De momento, lo que ya se sabe es que estamos ante una precuela del primer Red Dead Redemption, con nuevo protagonista, Arthur Morgan, un tipo que parece ser un crápula de cuidado y muy señor mío. Del lado de este buen hombre volveremos a ver en acción a la antigua banda de John Marston y compañía, pero en sus buenos tiempos (se ve al propio John, de hecho, pero mucho más joven), que el propio Morgan lidera.

Esto parece ser campo abierto para todo tipo de asaltos, robos y atracos a cual más espectacular. Las imágenes del primer tráiler, que servían para establecer el ambiente tan asombrosamente variado y detallado, se completan ahora con un segundo en el que tenemos más datos sobre la historia, personajes y situaciones en las que nos veremos. Y todo parece apuntar a algo grande, muy grande.

Es forzoso reconocer que a mí no me ha sorprendido especialmente este trailer. Es más o menos lo que me esperaba a nivel argumental, y un poco por debajo de lo que me esperaba a nivel técnico. Para todos aquellos que recuerden el primer juego, lo harán sin duda con la impresión de que fue un hito técnico, algo que no tenía demasiado parangón con nada de lo visto hasta entonces. Yo aquí de momento no termino de ver ese salto generacional al nivel que cabría esperar (sigo creyendo que a Naughty Dog no le gana nadie a la hora de animaciones faciales, por ejemplo), y esos caballos al galope me siguen pareciendo algo tróspidos.

Me preocupa también el tema de que, al ser una precuela, podemos conocer ya de antemano el destino de todos y cada uno de los miembros de la banda. Sabemos quién sobrevivirá, por tensa que sea la situación que se nos plantee (no creo que a esta gente le de por los faros multivérsicos de Bioshock Infinite, vaya). Es cierto que el juego anterior se ambientaba en el crepúsculo del salvaje oeste, pero digo yo que ese mundo debía ser lo suficientemente grande, variado y rico como para poder ofrecer una nueva historia con nuevos personajes, ¿no? En fin, démosle un voto de confianza al menos hasta haber “catado” esa campaña principal que promete emociones fuertes, en cualquier caso.

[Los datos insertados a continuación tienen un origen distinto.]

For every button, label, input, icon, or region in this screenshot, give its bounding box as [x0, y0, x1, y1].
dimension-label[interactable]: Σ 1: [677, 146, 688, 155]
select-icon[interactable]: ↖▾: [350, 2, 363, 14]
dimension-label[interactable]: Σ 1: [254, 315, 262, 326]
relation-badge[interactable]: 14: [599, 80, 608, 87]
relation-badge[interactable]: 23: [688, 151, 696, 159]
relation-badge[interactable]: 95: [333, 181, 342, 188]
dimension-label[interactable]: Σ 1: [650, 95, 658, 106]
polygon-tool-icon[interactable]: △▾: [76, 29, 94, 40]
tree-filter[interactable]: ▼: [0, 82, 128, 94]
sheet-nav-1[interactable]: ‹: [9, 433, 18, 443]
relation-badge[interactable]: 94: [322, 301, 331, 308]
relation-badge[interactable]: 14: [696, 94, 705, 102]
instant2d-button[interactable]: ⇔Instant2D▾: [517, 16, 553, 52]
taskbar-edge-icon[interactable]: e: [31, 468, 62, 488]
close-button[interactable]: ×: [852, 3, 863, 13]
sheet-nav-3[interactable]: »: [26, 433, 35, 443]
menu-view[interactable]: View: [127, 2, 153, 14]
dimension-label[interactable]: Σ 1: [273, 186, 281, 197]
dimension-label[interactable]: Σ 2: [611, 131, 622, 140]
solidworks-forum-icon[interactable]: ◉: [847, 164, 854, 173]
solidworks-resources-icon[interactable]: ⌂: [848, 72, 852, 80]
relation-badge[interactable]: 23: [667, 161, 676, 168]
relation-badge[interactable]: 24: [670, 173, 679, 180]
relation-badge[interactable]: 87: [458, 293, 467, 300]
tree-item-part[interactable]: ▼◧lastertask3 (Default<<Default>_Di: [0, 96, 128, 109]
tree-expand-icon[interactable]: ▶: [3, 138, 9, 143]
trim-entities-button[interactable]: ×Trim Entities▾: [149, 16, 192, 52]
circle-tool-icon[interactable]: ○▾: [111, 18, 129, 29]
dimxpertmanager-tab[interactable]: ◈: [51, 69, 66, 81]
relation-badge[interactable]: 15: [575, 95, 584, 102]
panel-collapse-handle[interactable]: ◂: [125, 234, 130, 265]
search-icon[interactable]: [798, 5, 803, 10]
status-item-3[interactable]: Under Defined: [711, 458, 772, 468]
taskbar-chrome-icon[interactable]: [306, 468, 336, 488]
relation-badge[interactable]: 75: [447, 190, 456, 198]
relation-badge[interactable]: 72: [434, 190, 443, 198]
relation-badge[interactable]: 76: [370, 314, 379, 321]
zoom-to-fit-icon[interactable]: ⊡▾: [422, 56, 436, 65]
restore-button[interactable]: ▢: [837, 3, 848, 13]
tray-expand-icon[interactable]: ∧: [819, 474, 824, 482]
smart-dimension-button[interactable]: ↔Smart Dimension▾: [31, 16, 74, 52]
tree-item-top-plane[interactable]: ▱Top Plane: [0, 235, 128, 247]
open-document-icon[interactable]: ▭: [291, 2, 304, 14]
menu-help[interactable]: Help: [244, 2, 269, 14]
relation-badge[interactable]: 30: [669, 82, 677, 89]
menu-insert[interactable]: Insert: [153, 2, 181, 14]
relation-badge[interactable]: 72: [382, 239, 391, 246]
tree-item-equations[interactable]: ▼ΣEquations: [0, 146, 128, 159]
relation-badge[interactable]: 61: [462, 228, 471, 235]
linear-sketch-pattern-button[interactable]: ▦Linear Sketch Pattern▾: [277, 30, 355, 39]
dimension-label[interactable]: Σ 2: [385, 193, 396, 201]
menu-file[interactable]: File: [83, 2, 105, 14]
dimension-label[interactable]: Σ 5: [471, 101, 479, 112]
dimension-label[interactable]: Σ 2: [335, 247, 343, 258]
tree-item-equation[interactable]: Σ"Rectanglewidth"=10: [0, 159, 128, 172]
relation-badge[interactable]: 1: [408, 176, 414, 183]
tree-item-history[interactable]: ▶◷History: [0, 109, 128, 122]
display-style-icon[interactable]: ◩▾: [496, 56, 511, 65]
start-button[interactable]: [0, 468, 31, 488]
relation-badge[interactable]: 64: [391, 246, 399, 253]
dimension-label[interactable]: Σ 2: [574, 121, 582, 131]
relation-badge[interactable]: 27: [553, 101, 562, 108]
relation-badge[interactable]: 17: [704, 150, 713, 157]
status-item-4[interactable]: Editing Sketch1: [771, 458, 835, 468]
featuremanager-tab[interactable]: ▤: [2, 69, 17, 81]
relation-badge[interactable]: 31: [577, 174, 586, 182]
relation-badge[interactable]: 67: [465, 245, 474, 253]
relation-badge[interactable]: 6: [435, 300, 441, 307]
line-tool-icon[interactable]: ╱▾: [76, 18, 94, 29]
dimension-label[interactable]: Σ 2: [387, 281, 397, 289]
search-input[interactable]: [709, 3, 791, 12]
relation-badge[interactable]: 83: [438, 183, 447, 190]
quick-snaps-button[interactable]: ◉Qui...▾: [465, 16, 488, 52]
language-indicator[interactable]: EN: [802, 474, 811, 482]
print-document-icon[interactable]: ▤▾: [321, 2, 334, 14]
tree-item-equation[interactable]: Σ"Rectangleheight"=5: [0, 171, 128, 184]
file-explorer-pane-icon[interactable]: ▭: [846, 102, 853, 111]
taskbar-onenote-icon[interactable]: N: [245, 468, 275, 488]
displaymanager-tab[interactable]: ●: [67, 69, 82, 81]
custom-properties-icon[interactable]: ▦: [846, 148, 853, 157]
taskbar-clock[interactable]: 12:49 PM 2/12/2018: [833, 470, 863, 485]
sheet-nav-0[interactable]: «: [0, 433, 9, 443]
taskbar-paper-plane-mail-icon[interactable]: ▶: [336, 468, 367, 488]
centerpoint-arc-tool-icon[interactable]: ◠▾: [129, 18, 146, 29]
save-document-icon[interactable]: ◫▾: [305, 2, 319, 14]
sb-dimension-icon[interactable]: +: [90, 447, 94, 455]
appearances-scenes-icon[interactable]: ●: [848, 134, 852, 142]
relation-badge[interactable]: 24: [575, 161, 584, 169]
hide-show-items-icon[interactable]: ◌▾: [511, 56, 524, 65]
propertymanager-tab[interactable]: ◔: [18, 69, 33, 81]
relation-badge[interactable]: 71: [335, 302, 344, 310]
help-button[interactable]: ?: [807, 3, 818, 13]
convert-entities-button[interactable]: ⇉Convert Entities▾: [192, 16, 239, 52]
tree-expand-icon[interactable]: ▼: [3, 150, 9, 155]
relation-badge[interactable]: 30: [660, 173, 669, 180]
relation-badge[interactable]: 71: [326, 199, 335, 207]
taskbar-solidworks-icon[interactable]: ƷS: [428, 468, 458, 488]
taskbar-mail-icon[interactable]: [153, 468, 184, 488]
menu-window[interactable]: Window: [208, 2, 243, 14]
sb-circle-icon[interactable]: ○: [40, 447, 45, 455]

Por último, la evidencia de que el proyecto sigue vivo y viento en popa es para animarse, tras el claro bajón de renunciar a estar ahora mismo correteando por esas praderas, donde ahora hay tiempo para una caza más pensada y completa (ay, ese arco laracroftiano…). Está por ver, porque ahí es donde yo tengo más dudas, si al margen de los destinos y las épicas, realmente la historia sabe quitarse de encima la alargada sombra de su predecesor, despegar con personajes propios y carismáticos con los que resulte cómodo empatizar y que nos proporcione esas dosis de adrenalina del salvaje oeste que tanto tiempo llevamos echando en falta. Todo parece indicar que sí, pero… seamos prudentes.

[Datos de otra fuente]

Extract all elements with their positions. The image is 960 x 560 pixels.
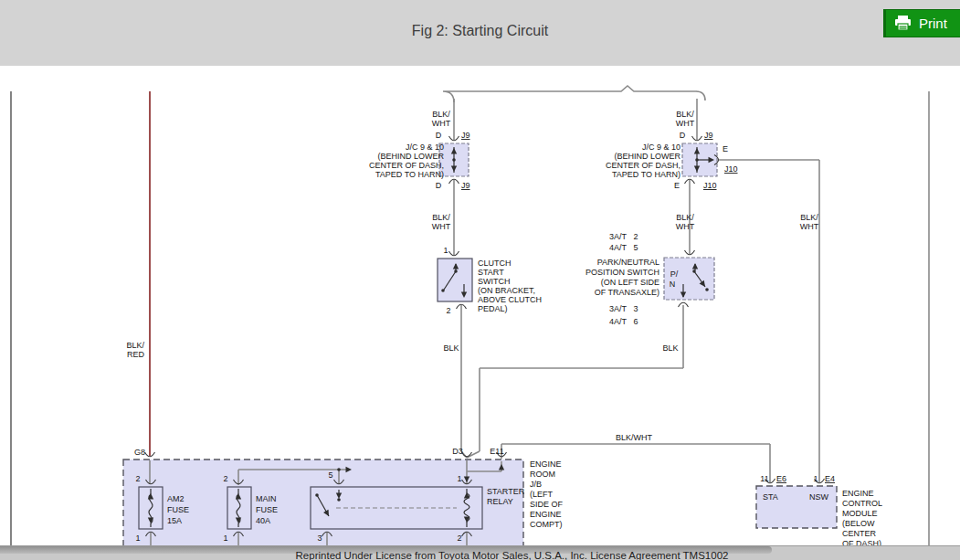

Seguramente para dentro de un tiempo tendremos un último y tercer avance donde, con un poco de suerte, veamos algo de gameplay, que es lo que sin duda más se echa en falta aquí ahora. Tengo muchas ganas de ver lo que hace la compañía con el nuevo sistema de disparos y coberturas, que tan buenos resultados le dio en su anterior versión para el primer juego. Que llegue ya 2018, por los dioses navajos…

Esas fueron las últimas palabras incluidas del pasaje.